For predicting transmission routes, BlueDot relies on global flight ticket data to track infected individuals' movements. In early January, it accurately predicted COVID-19's spread from Wuhan to Beijing, Bangkok, Seoul, and Taipei within days. This wasn't BlueDot's first success: in 2016, its AI model predicted the Zika virus's arrival in Florida six months in advance.
BlueDot's approach differs fundamentally from GFT's. While GFT uses regression analysis (e.g., linear regression, logistic regression) to fit historical data—often leading to overfitting—BlueDot combines medical expertise with AI and big data analytics.

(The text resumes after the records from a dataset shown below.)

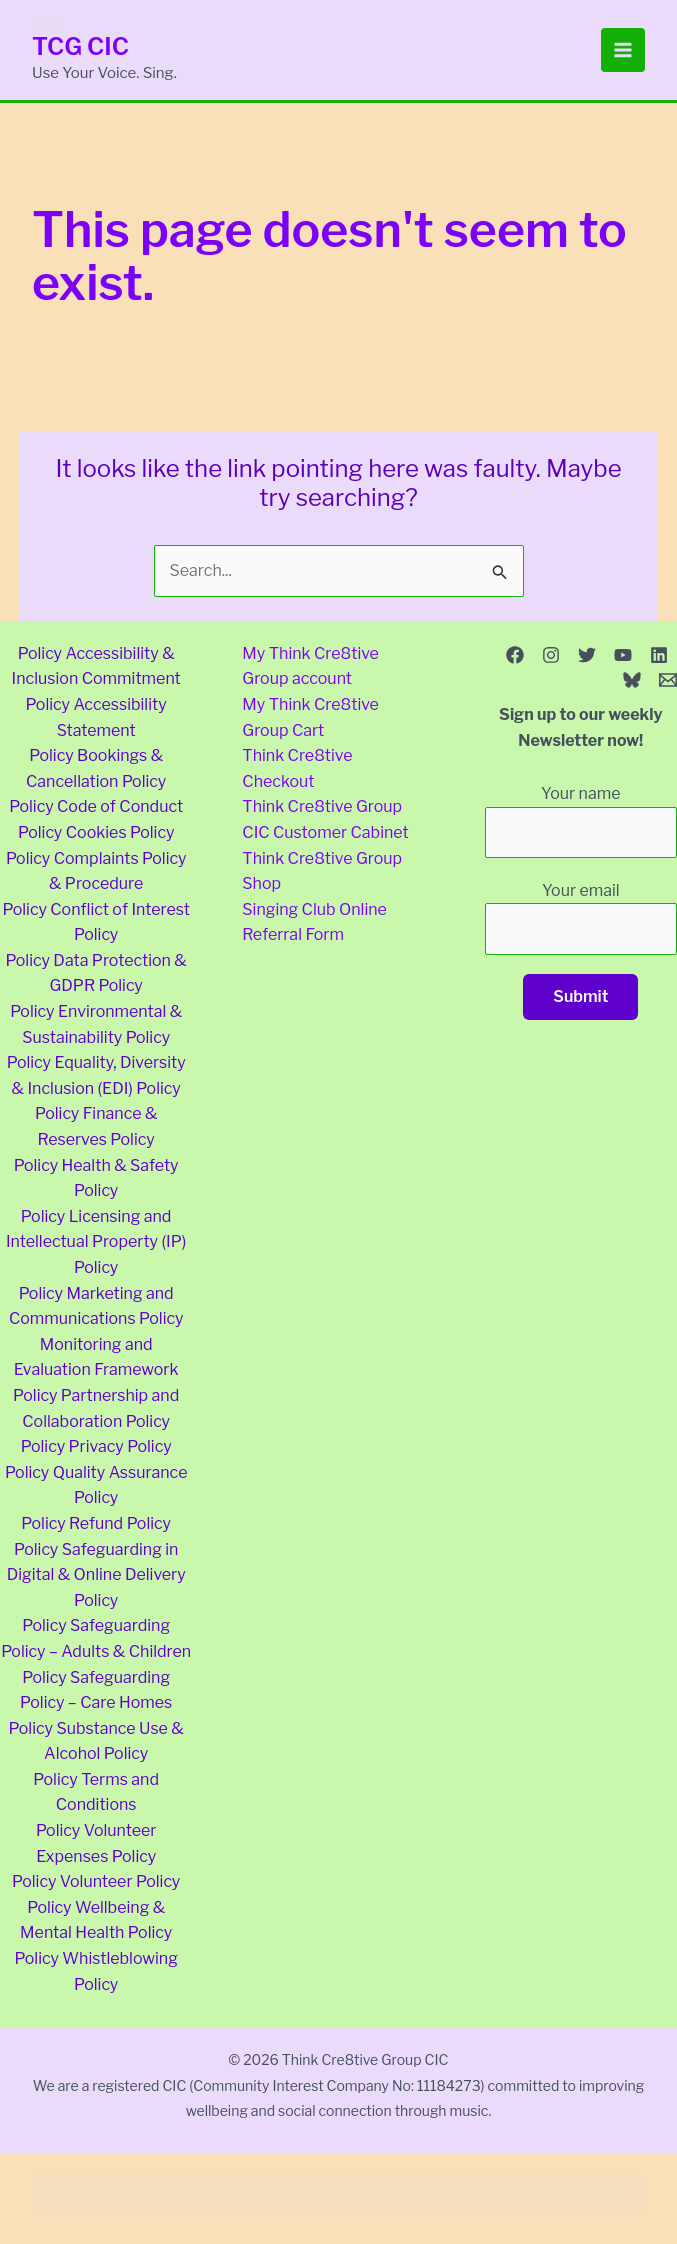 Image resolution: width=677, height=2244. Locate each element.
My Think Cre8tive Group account (310, 666)
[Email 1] (668, 680)
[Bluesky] (632, 680)
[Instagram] (551, 655)
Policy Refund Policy (96, 1523)
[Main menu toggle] (623, 50)
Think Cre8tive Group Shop (322, 871)
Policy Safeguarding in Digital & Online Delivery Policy (96, 1575)
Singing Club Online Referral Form (314, 922)
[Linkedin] (659, 655)
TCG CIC (80, 46)
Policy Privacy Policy (96, 1446)
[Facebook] (515, 655)
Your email (581, 918)
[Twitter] (587, 655)
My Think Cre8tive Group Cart (310, 717)
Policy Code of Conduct (96, 806)
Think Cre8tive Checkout (297, 768)
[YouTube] (623, 655)
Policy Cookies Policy (96, 832)
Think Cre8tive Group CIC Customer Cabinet (325, 819)
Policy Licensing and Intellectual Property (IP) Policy (96, 1242)
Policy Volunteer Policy (96, 1881)
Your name (581, 821) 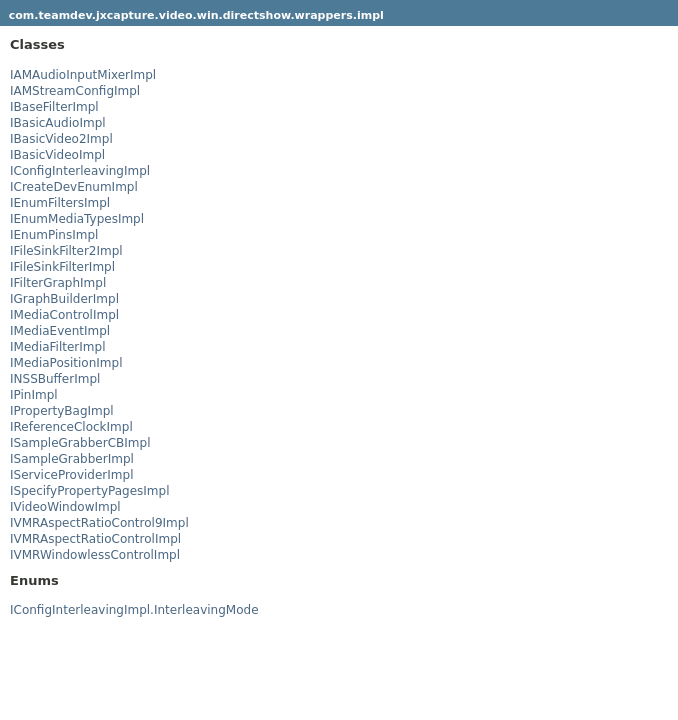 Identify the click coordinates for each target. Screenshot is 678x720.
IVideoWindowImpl (65, 507)
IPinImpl (34, 395)
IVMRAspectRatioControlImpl (95, 539)
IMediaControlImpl (64, 315)
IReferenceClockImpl (71, 427)
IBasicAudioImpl (58, 123)
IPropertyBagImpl (62, 411)
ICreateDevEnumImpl (74, 187)
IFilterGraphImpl (58, 283)
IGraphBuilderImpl (64, 299)
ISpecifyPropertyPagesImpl (89, 491)
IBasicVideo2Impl (61, 139)
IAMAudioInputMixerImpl (83, 75)
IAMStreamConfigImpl (75, 91)
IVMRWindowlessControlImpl (95, 555)
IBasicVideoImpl (57, 155)
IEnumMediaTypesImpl (77, 219)
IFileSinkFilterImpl (62, 267)
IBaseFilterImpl (54, 107)
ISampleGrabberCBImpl (80, 443)
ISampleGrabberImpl (72, 459)
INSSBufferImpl (55, 379)
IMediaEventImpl (60, 331)
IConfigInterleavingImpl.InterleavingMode (134, 610)
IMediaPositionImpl (66, 363)
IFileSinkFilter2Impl (66, 251)
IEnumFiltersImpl (60, 203)
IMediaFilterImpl (57, 347)
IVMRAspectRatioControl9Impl (99, 523)
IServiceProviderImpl (71, 475)
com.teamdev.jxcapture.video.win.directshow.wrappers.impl (196, 15)
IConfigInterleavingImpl (80, 171)
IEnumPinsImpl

Its deep learning models, trained on high-quality, annotated data, continuously improve through feedback loops.
Crucially, BlueDot doesn't rely solely on AI. After data screening, human experts analyze the results, blending "correlational" big data (GFT's approach) with "expert-driven" insights. This hybrid model enhances accuracy, as epidemiologists validate AI-generated alerts before public release.
However, challenges remain: Could AI models overstate severity to avoid underreporting? Are excluded data sources (e.g., social media) limiting effectiveness? As a professional health platform, BlueDot prioritizes accuracy, as its credibility hinges on reliable predictions.
The system also faces balancing acts—commercial viability versus public responsibility, transparency versus data privacy. Yet, its early warnings for COVID-19 highlight AI's potential in global health crises. Future applications could include AI-driven pathogen identification, seasonal outbreak forecasting, and optimized medical resource allocation during epidemics.
The journey has just begun, but AI's role in epidemic prevention promises transformative possibilities.